Finally, by a graphic method, EEMS [33], we identified zones where the apparent rate of migration was higher or lower than expected under isolation by distance (electronic supplementary material, figure S10). We separately analysed sets of samples of comparable age. Generally, we found patterns consistent with isolation by distance [36] with limited zones where migration rates appeared slightly higher than expected (electronic supplementary material, figure S10ac and dg). The GAC population followed this trend, showing only an increased gene flow with the contemporary Middle Neolithic samples from Sweden (electronic supplementary material, figure S10c). The only evidence for reduced gene flow is an apparent barrier surrounding Hungary in the Copper Age map.

(b). Mitochondrial data

(i). Mitochondrial DNA mapping results

Results obtained from mitochondrial DNA enrichment are summarized in electronic supplementary material, table S4. Samples 6.3 and 7.5 had mean coverage <1 fold and were excluded from further analyses. Among the other samples, the average mtDNA coverage ranged between 6.3 and 244.6, and the average fragment length was between 50.9 and 67.6 bp. As already mentioned, radiocarbon dating of some bone remains found outside the burial chamber indicates they belong to historical times (see ‘Globular Amphorae culture and the archaeological site of Kierzkowo’ in electronic supplementary material). Average fragment lengths were the same for the samples found inside (Neolithic period) and outside (historical period) the burial chamber. By contrast, the two groups of samples differed for the deamination rate at read termini: the proportion of C to T misincorporations is between 30% and 40% in the Neolithic individuals, and only 11% and 12%, respectively, in historical samples 8.8 and 8.9, possibly correlated with their different ages [37]. Sample 6.2, not directly dated but found outside the chamber as well, shows 11% misincorporation, much like the historical samples. No extensive contamination by modern DNA was detected and nine mitochondrial genomes were selected as described in electronic supplementary material for population genetic analysis.

(ii). mtDNA data analysis

For 11 out of 17 GAC individuals, mitochondrial DNA was typed by a capture NGS run. The samples were analysed with the NGS pipeline described in Modi et al. [38]. Three individuals appeared genealogically related according to whole genome analysis (I2433, mother of I2407 and I2435). Thus, in successive analyses we only considered sample I2433, the one with the highest coverage, bringing the GAC sample size to 9 (electronic supplementary material, table S5).

To formally test the Steppe migration hypothesis, we selected a subset of the mtDNA data including the nine GAC individuals and 56 samples from five populations (see electronic supplementary material, table S7; the complete dataset is in electronic supplementary material, table S6, and the correspondence median network in electronic supplementary material, figure S11), and we ran some preliminary analyses on it.
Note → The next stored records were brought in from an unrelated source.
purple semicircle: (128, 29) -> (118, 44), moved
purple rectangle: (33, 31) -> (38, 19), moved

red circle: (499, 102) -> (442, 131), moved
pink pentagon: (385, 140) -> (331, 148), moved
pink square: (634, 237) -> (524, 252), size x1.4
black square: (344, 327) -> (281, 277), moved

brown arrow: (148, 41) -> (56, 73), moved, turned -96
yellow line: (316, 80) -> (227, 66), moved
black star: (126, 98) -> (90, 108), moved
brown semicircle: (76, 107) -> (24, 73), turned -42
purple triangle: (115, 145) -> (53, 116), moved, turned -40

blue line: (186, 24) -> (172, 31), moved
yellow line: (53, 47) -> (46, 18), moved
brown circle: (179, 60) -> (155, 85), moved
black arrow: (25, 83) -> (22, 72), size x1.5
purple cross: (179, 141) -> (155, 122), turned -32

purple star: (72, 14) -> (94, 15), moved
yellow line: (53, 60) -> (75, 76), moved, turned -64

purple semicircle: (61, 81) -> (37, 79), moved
In the neighbour joining (NJ) tree inferred from the ϕST pairwise distances estimated for this subset, the Early Bronze Age people, represented by the Srubnaya culture, appear connected with the eastern Corded Ware peoples, and also close to the Yamna. The GAC samples are clearly separated from those populations, and show instead a closer relationship with the western, Late Neolithic, Bell Beaker population (electronic supplementary material, figure S12).

The median-joining network [34] (electronic supplementary material, figure S13) shows GAC sequences falling in haplogroups H, J, K, U and W. The relationships between the GAC and other populations of the same time period are evident (electronic supplementary material, figure S14, inset d), especially with the population from Sweden and, although less so, with the Baalberge population from Germany.
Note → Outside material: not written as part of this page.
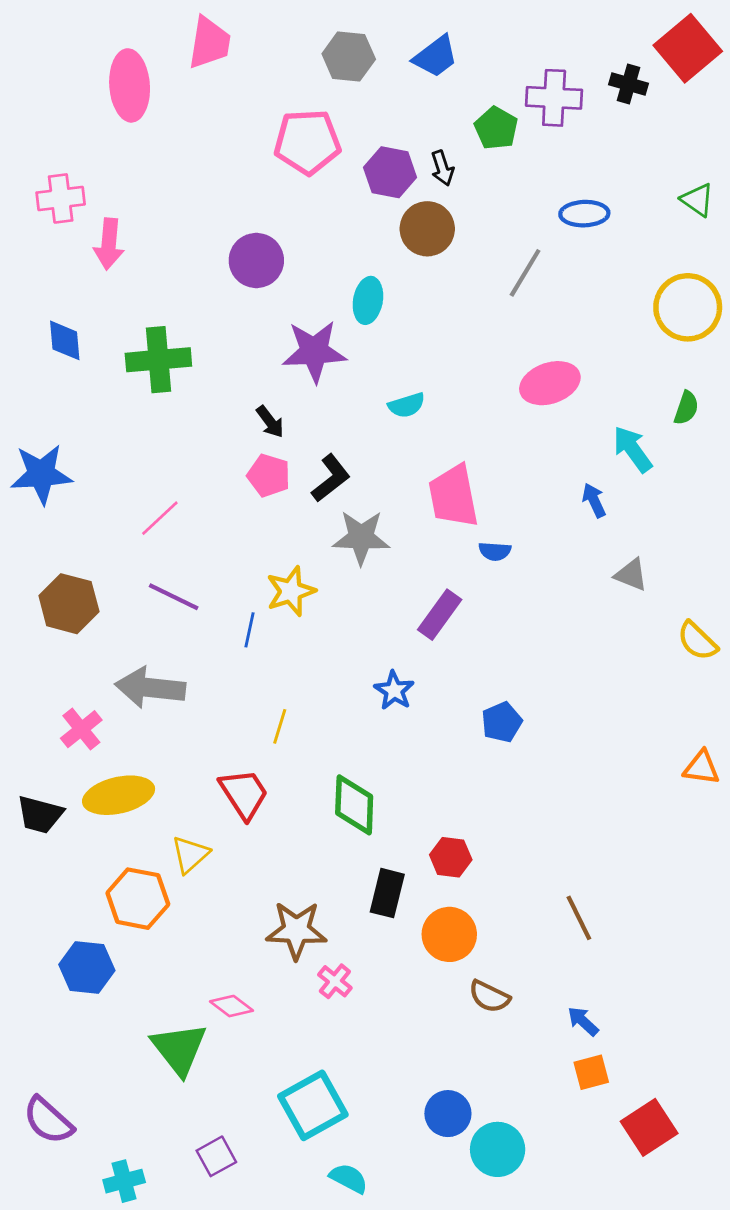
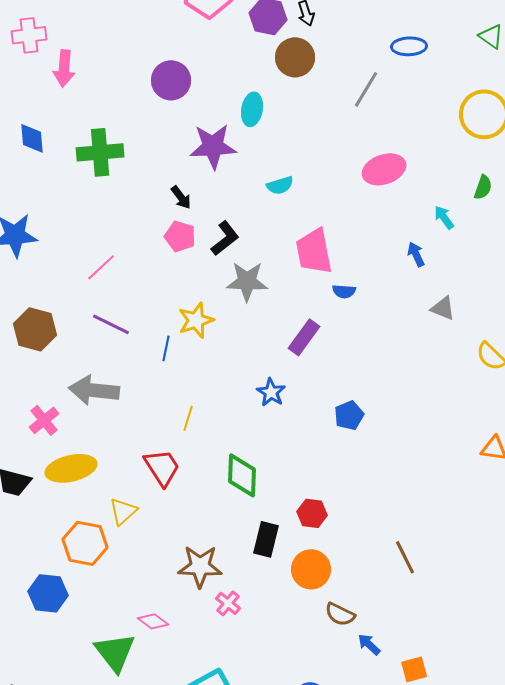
cyan arrow: (633, 449) -> (444, 217), size x0.7
blue arrow: (583, 1021) -> (369, 644), moved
(iii). Demographic history reconstruction

ABC-rf ([39]; see prior distributions in electronic supplementary material, table S8) gave the strongest support to the MIG2 model (posterior probability = 0.40; the number of votes associated with each model are reported in electronic supplementary material, table S9), involving a single migration from the Pontic steppes into Central Europe, just before the onset of the Corded Ware culture, but after the moment at which our GAC samples are dated. Given the low discrimination power resulting from this four-model comparison (electronic supplementary material, table S10), and to better investigate the relationship between the two models receiving the highest number of votes (i.e. MIG2 and MIG1,2), we also performed a direct comparison between MIG2 and MIG1,2. The classification error was lower (electronic supplementary material, table S11), and the probability associated with the selected model, MIG2, was 0.62 (electronic supplementary material, table S12). The proportion of Corded Ware lineages actually derived from Yamna people was estimated to be 0.33 (median value) or 0.43 (modal value) (electronic supplementary material, table S13).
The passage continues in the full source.